Tanya Reinhart is a professor of linguistics at Tel Aviv University. She draws on one of the essays published in Between Past and Future. The topic comes from her discussion of the moral sense in Socrates, and reappears in other works.

Arendt has been a big inspiration to me, but trying to explain why would take too much space. The easiest thing would be to provide a favorite quote: “Since man contains within himself a partner from whom he can never win release, he will be better off not to live in company with a murderer or a liar. Or, since thought is the silent dialogue carried on between me and myself, I must be careful to keep the integrity of this partner intact; for otherwise, I shall surely lose the capacity for thought altogether”


This concept of the dual self, of thought as conversation between the self and some internal avatar, is very powerful. G. H. Mead develops a version of it in his Mind, Self, and Society (Chicago, 1934), which he calls the ‘generalized other’. In his argument, it is largely a social construct. As C. Wright Mills (of whom more at a later date) describes it, “The structure and contents of selected and subsequently selective social experiences imported into mind constitute the generalized other with which the thinker converses and which is socially limited and limiting.” Mills considered this essential to understanding the social conditioning of rationality.

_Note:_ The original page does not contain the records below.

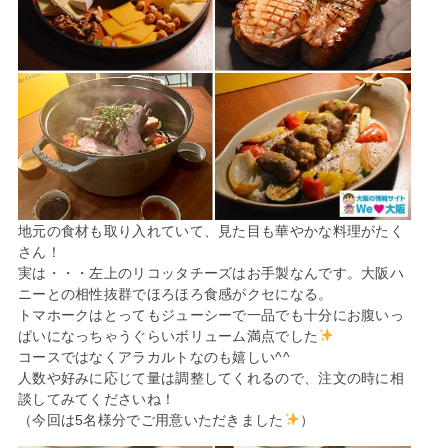
地元の食材も取り入れていて、見た目も華やかな料理がたく
さん！
実は・・・左上のリコッタチーズはお手製なんです。大阪ハ
ニーとの相性抜群でほろほろ食感がクセになる。
トマホークはとってもジューシーで一品でも十分にお腹いっ
ぱいになっちゃうぐらいボリューム満点でした
コースではなくアラカルトなのも嬉しい^^
人数や好みに応じて量は調整してくれるので、注文の時に相
談してみてくださいね！
（今回は5名様分でご用意いただきました
）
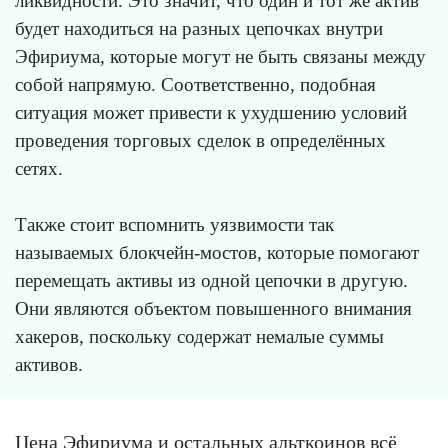
ликвидности. Это значит, что один и тот же актив
будет находиться на разных цепочках внутри
Эфириума, которые могут не быть связаны между
собой напрямую. Соответственно, подобная
ситуация может привести к ухудшению условий
проведения торговых сделок в определённых
сетях.
Также стоит вспомнить уязвимости так
называемых блокчейн-мостов, которые помогают
перемещать активы из одной цепочки в другую.
Они являются объектом повышенного внимания
хакеров, поскольку содержат немалые суммы
активов.
Цена Эфириума и остальных альткоинов всё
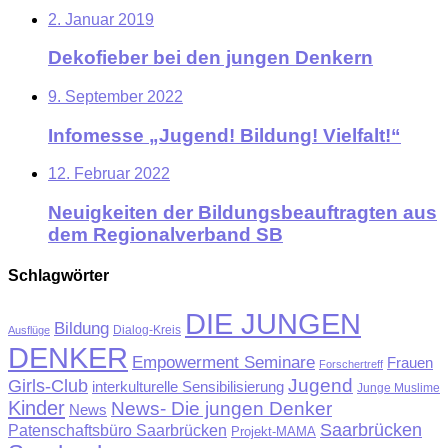
2. Januar 2019
Dekofieber bei den jungen Denkern
9. September 2022
Infomesse „Jugend! Bildung! Vielfalt!“
12. Februar 2022
Neuigkeiten der Bildungsbeauftragten aus
dem Regionalverband SB
Schlagwörter
DIE JUNGEN
Bildung
Ausflüge
Dialog-Kreis
DENKER
Empowerment Seminare
Frauen
Forschertreff
Jugend
Girls-Club
interkulturelle Sensibilisierung
Junge Muslime
Kinder
News- Die jungen Denker
News
Saarbrücken
Patenschaftsbüro Saarbrücken
Projekt-MAMA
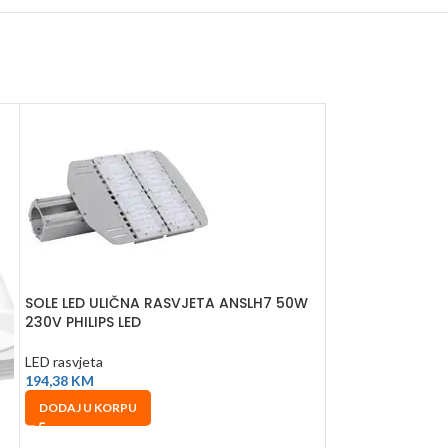
SOLE LED ULIČNA RASVJETA ANSLH7 50W
230V PHILIPS LED
LED rasvjeta
194,38
KM
DODAJ U KORPU
SOLE LED ŽARUL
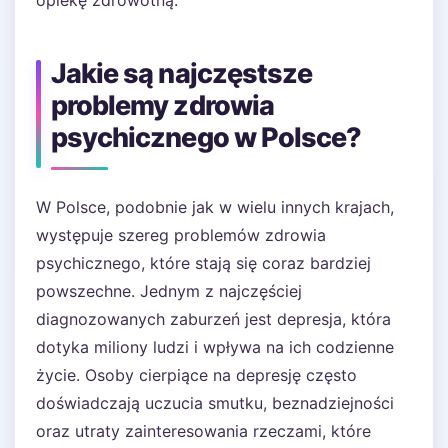
opiekę zdrowotną.
Jakie są najczęstsze
problemy zdrowia
psychicznego w Polsce?
W Polsce, podobnie jak w wielu innych krajach,
występuje szereg problemów zdrowia
psychicznego, które stają się coraz bardziej
powszechne. Jednym z najczęściej
diagnozowanych zaburzeń jest depresja, która
dotyka miliony ludzi i wpływa na ich codzienne
życie. Osoby cierpiące na depresję często
doświadczają uczucia smutku, beznadziejności
oraz utraty zainteresowania rzeczami, które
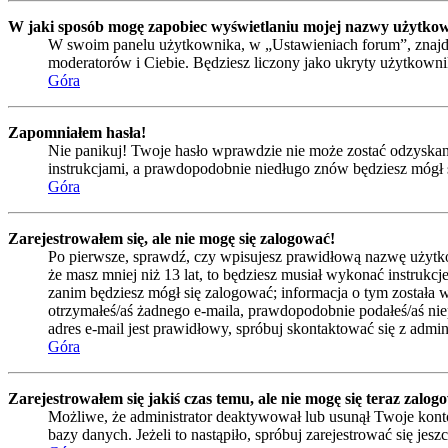
W jaki sposób mogę zapobiec wyświetlaniu mojej nazwy użytkow
W swoim panelu użytkownika, w „Ustawieniach forum”, znajd
moderatorów i Ciebie. Będziesz liczony jako ukryty użytkowni
Góra
Zapomniałem hasła!
Nie panikuj! Twoje hasło wprawdzie nie może zostać odzyskane,
instrukcjami, a prawdopodobnie niedługo znów będziesz mógł 
Góra
Zarejestrowałem się, ale nie mogę się zalogować!
Po pierwsze, sprawdź, czy wpisujesz prawidłową nazwę użytkowni
że masz mniej niż 13 lat, to będziesz musiał wykonać instrukc
zanim będziesz mógł się zalogować; informacja o tym została wy
otrzymałeś/aś żadnego e-maila, prawdopodobnie podałeś/aś niep
adres e-mail jest prawidłowy, spróbuj skontaktować się z admin
Góra
Zarejestrowałem się jakiś czas temu, ale nie mogę się teraz zalog
Możliwe, że administrator deaktywował lub usunął Twoje konto
bazy danych. Jeżeli to nastąpiło, spróbuj zarejestrować się je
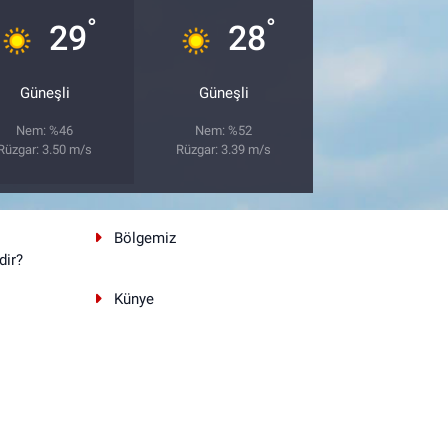
°
°
29
28
Güneşli
Güneşli
Nem: %46
Nem: %52
Rüzgar: 3.50 m/s
Rüzgar: 3.39 m/s
Bölgemiz
dir?
Künye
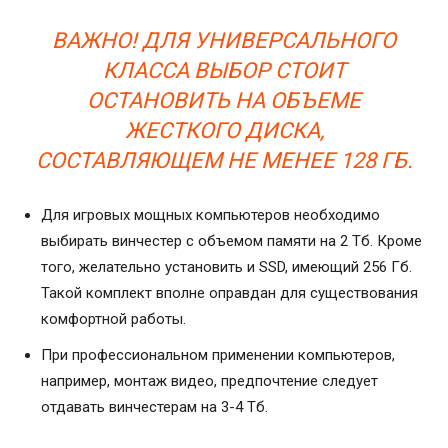
ВАЖНО! ДЛЯ УНИВЕРСАЛЬНОГО
КЛАССА ВЫБОР СТОИТ
ОСТАНОВИТЬ НА ОБЪЕМЕ
ЖЕСТКОГО ДИСКА,
СОСТАВЛЯЮЩЕМ НЕ МЕНЕЕ 128 ГБ.
Для игровых мощных компьютеров необходимо
выбирать винчестер с объемом памяти на 2 Тб. Кроме
того, желательно установить и SSD, имеющий 256 Гб.
Такой комплект вполне оправдан для существования
комфортной работы.
При профессиональном применении компьютеров,
например, монтаж видео, предпочтение следует
отдавать винчестерам на 3-4 Тб.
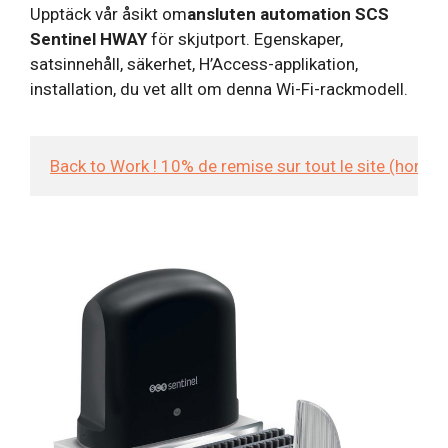
Upptäck vår åsikt om
ansluten automation SCS
Sentinel HWAY
för skjutport. Egenskaper,
satsinnehåll, säkerhet, H’Access-applikation,
installation, du vet allt om denna Wi-Fi-rackmodell.
Back to Work ! 10% de remise sur tout le site (hors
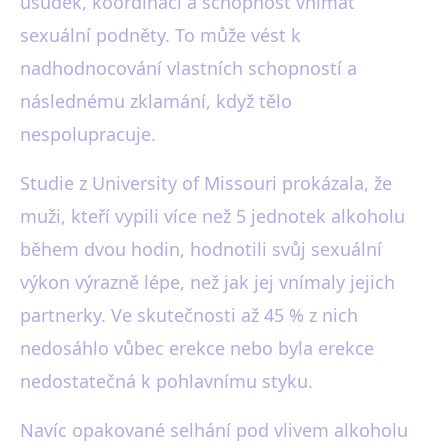
úsudek, koordinaci a schopnost vnímat
sexuální podněty. To může vést k
nadhodnocování vlastních schopností a
následnému zklamání, když tělo
nespolupracuje.
Studie z University of Missouri prokázala, že
muži, kteří vypili více než 5 jednotek alkoholu
během dvou hodin, hodnotili svůj sexuální
výkon výrazně lépe, než jak jej vnímaly jejich
partnerky. Ve skutečnosti až 45 % z nich
nedosáhlo vůbec erekce nebo byla erekce
nedostatečná k pohlavnímu styku.
Navíc opakované selhání pod vlivem alkoholu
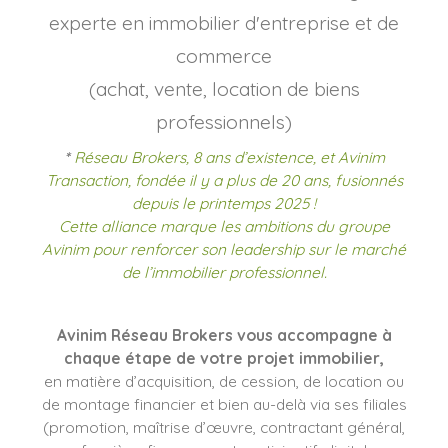
experte en immobilier d'entreprise et de
commerce
(achat, vente, location de biens
professionnels)
*
Réseau Brokers, 8 ans d’existence, et Avinim
Transaction, fondée il y a plus de 20 ans, fusionnés
depuis le printemps 2025 !
Cette alliance marque les ambitions du groupe
Avinim pour renforcer son leadership sur le marché
de l’immobilier professionnel.
Avinim Réseau Brokers vous accompagne à
chaque étape de votre projet immobilier,
en matière d’acquisition, de cession, de location ou
de montage financier et bien au-delà via ses filiales
(promotion, maîtrise d’œuvre, contractant général,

It is conversing with this internalized organization of collective attitudes that ideas are logically, i.e., implicitly, “tested.” Here they meet recalcitrance and rejection, reformulation and acceptance. Reasoning, as C. S. Peirce has indicated, involves deliberate approval of one’s reasoning. One operates logically (applies standardized critiques) upon propositions and arguments (his own included) from the standpoint of a generalized other. It is from this socially constituted viewpoint that one approves or disapproves of given arguments as logical or illogical, valid or invalid.


The reference is to Collected Papers of Charles Peirce, vol. II, 108, Cambridge, MA, 1934.
What we call illogicality is similar to immorality in that both are deviations from norms. We know that such thought-ways change. Arguments which in the discourse of one group or epoch are accepted as valid, in other times and conversations are not so received. That which was long meditated upon is now brushed aside as illogical. Problems set by one logic are, with a change in interests, outgrown, not solved. The rules of the game change with a shift in interests, and we must accept the dominant rules if we would make an impress upon the profile of thought. Our logical apparatus is formulated by the rebuffs and approvals received from the audiences of our thought. When we converse with ourselves in thought, a generalized other as the carrier of a socially derived logical apparatus restricts and governs the directions of that thought. Although not always the ultimate critique, logical rules serve as an ultimatum for most ideas. Often on this basis are selected out those ideas which will not be spoken, but forgotten; those that will not be experimentally applied, but discarded as incipient hypotheses. … Within the inner forum of reflection, the generalized other functions as a socially derived mechanism through which logical evaluation operates.
The Mills quotes are from ‘Language, Logic and Culture’, which was originally published in American Sociological Review, v. 4, #5, October 1939, and later reprinted in Power, Politics and People, a collection of Mills’ essays edited by Irving Louis Horowitz.

Needless to say, the ‘generalized other’ is a powerful argument for continuing liberal education. A responsible person must take on as a perpetual project the refinement of the self’s ‘other’. The responsible educational system will, at the least, endeavor to provide people with the skills and tools needed to carry out this project.